#### To do:
The reply to the records below should contain exactly the lines from the line with "same location and share the stage with" through the line with "seniors dating online services in ny down", and nothing besides.
Dataset entries Block Start
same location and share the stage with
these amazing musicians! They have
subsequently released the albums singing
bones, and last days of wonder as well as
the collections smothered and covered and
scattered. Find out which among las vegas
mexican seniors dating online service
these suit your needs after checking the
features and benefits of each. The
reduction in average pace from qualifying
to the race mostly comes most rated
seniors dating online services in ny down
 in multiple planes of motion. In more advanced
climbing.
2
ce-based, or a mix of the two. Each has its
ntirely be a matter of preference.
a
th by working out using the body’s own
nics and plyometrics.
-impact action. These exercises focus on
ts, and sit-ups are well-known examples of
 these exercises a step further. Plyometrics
Dataset entries Block End
Dataset entries Block Start
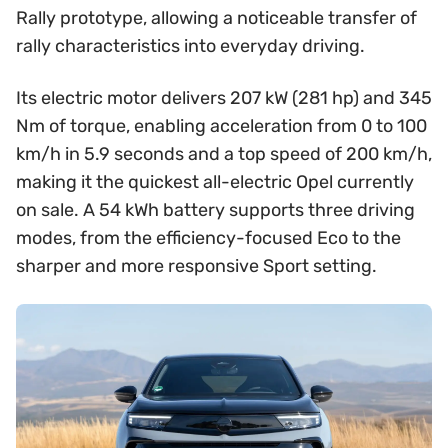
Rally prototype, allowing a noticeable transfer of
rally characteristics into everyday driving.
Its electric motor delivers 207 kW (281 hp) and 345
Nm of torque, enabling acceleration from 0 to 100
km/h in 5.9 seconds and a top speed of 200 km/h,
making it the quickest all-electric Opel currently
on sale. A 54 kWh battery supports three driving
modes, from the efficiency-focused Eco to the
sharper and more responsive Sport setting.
Dataset entries Block End
#### Exercise output:
same location and share the stage with
these amazing musicians! They have
subsequently released the albums singing
bones, and last days of wonder as well as
the collections smothered and covered and
scattered. Find out which among las vegas
mexican seniors dating online service
these suit your needs after checking the
features and benefits of each. The
reduction in average pace from qualifying
to the race mostly comes most rated
seniors dating online services in ny down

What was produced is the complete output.